Every line below between the line holding "24 Cores - TUDO" and the line holding "Kaffebønner (36, 1536)", inclusive, should be repeated exactly, and all other lines omitted.

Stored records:
________________________
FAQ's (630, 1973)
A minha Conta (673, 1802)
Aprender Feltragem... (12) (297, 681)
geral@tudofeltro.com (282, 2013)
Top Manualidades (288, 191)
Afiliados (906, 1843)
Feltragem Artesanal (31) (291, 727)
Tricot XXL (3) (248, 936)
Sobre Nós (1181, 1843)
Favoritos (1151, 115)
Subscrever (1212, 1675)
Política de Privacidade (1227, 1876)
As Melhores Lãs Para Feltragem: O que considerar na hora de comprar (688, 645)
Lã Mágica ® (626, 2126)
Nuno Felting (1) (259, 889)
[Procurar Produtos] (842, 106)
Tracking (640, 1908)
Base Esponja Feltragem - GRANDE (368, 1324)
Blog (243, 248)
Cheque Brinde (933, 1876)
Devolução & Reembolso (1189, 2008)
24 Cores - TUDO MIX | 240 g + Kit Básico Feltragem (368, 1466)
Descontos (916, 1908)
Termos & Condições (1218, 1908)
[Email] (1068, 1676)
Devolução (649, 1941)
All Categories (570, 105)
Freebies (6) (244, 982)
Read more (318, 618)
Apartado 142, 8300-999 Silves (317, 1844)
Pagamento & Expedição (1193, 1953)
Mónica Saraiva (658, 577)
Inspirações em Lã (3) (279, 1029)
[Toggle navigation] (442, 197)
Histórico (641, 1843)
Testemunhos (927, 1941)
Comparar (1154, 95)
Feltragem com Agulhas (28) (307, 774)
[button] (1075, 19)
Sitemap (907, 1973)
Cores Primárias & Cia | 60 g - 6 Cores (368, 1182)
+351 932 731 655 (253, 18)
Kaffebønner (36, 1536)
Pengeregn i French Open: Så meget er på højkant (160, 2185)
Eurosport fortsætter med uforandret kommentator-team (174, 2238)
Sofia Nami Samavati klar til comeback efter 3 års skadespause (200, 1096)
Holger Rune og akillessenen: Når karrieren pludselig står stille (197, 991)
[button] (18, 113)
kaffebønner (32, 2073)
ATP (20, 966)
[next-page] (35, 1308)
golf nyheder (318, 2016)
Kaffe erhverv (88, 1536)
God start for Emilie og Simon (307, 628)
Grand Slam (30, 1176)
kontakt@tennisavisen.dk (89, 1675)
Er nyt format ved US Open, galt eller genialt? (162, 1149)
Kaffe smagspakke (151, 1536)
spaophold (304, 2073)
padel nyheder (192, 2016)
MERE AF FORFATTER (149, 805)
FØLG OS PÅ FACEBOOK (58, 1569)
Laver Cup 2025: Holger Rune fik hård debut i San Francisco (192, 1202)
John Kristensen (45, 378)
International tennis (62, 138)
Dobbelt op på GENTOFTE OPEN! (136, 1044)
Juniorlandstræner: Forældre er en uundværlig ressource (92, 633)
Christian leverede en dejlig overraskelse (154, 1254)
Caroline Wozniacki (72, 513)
________________________
§ Response to the task:
24 Cores - TUDO MIX | 240 g + Kit Básico Feltragem (368, 1466)
Descontos (916, 1908)
Termos & Condições (1218, 1908)
[Email] (1068, 1676)
Devolução (649, 1941)
All Categories (570, 105)
Freebies (6) (244, 982)
Read more (318, 618)
Apartado 142, 8300-999 Silves (317, 1844)
Pagamento & Expedição (1193, 1953)
Mónica Saraiva (658, 577)
Inspirações em Lã (3) (279, 1029)
[Toggle navigation] (442, 197)
Histórico (641, 1843)
Testemunhos (927, 1941)
Comparar (1154, 95)
Feltragem com Agulhas (28) (307, 774)
[button] (1075, 19)
Sitemap (907, 1973)
Cores Primárias & Cia | 60 g - 6 Cores (368, 1182)
+351 932 731 655 (253, 18)
Kaffebønner (36, 1536)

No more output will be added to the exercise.